Fiddlestick Games boils down the levels of the game into two categories: methodically-paced puzzles and fast-paced sequences. The slower puzzles have Hue carefully push around boxes in order to both reach new areas, and avoid one shot killing lasers. The more action heavy segments have you rapidly switching from color to color in order to hop across platforms. Thankfully, during these faster sections, time slows down when you open up the color wheel. Both types of levels though follow the same basic pattern of changing the color in order to phase in and out different objects.
Although tricky in parts, Hue is more relaxing than stressful. With no timer, and little in the way of hazards, players are given plenty of time to suss out solutions for levels. Even the more hectic rooms aren’t too bad due to the time slowing down when you switch colors. I hesitate to say the game is for all-ages, though. While it may be easy to see what you have to do, figuring out exactly how to do it can take a little bit to understand.
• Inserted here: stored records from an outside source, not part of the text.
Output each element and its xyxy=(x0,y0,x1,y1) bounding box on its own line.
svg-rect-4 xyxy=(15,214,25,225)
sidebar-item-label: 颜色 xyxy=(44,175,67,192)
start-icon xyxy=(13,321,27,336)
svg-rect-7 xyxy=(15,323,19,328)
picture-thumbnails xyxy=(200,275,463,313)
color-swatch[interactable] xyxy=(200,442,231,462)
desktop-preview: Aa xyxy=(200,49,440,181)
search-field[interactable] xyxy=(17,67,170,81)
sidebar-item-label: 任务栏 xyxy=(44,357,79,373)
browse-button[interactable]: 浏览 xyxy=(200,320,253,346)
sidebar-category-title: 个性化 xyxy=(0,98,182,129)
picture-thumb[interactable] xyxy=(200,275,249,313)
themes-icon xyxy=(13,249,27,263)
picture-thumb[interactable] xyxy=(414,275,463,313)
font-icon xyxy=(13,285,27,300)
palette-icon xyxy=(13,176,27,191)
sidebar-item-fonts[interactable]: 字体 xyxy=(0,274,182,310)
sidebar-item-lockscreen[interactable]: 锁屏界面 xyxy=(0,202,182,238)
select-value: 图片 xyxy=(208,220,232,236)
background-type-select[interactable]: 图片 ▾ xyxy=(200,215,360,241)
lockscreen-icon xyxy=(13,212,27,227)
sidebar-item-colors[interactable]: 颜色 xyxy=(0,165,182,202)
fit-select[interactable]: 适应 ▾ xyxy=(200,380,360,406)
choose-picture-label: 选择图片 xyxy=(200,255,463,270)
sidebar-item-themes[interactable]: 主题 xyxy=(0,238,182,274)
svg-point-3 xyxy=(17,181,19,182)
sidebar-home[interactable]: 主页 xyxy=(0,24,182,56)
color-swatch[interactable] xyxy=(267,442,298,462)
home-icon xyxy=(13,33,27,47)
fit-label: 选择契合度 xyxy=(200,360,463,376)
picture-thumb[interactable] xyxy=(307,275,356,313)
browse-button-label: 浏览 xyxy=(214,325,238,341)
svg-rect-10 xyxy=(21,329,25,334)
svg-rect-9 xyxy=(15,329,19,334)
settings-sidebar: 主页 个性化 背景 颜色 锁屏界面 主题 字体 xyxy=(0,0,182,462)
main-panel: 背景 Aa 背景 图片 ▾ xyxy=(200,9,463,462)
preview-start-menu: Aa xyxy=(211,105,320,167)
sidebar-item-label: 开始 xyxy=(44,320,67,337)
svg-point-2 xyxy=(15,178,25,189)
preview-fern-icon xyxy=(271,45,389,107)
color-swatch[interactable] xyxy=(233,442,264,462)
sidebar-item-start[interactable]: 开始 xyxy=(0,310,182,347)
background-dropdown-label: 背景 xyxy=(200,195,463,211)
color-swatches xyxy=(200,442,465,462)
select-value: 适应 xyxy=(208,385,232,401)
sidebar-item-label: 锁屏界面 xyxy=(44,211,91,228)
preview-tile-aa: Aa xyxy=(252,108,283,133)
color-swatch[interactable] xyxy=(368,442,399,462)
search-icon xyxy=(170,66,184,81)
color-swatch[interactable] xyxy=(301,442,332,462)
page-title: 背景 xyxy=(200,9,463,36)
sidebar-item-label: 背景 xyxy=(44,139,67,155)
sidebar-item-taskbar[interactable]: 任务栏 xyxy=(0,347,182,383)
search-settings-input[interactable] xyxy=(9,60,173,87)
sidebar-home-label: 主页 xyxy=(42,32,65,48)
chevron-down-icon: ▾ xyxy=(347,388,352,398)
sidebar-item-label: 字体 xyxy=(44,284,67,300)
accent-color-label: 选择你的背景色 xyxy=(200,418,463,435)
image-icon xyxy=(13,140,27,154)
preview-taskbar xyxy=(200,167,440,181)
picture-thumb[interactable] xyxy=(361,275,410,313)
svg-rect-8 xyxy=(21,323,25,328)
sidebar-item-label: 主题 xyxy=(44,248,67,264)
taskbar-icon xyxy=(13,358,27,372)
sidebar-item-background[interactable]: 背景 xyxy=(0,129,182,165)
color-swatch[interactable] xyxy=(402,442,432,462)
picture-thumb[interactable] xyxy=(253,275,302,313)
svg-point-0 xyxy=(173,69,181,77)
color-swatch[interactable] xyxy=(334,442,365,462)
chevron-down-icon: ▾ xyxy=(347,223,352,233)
In the pantheon of puzzle platformers, the title is easier than most, but still somewhat challenging.
Typically I prefer lean experiences to over-stuffed adventures, but I do wish Hue lasted a little longer. The main game only takes a few hours to run through. Factor in a little more time to collect all 28 hidden beakers, and you can conceivably 100% the game in a single sitting. The brief length means that you don’t even get full access to the color wheel until you’re past the half-way point. While earlier sections will still require some critical thinking, a vast majority of the truly challenging puzzles are crammed into the final two chapters.
Getting back to the storyline, I was surprised at how engaged I was with the tale of Hue and his mother. Told mostly through voiceover, learning what happened to Hue’s mother is heartbreaking — not only because of her regret over everything that has happened, but also because of how it happened. Her relationship with the mysterious Mr. Grey touches upon themes of regret and arrogance. You don’t necessarily need to pay attention to the story to have fun, but it’s certainly better than I was expecting going in.
The best way to describe the aesthetics of Hue is by imagining if someone took Playdead’s Limbo and splashed it with paint. Both platformers feature almost shadow-like main characters. But rather than wallow in the darkness, Fiddlestick Games’ puzzler embraces vibrant pigments. Each of the colors on the wheel pop on screen, and stand out against the dark world that surrounds them. It would have been nice to have a little more variety in the level design, but that’s certainly not a dealbreaker. For the colorblind gamers out there, there’s also a full option to play the game using symbols instead of colors — a commitment to accessibility that’s absolutely fantastic to see.
When the worst thing I can say about your game is that it doesn’t last long enough, you know you’ve done well. Hue is a remarkable experience, and is hopefully a sign of things to come from Fiddlestick Games. The title successfully bridges the gap between puzzle and platformer in a way that many have not been able to. Combined with gorgeous visuals and a touching plot, the game adds up to be a late-summer surprise I didn’t see coming.
This review was based on the PlayStation 4 version of the game, which we were provided with.
While it may not be the most difficult, or lengthy, title ever, Hue is a deft combination of nimble platforming and shrewd puzzle solving. Don't sleep on this colorful gem.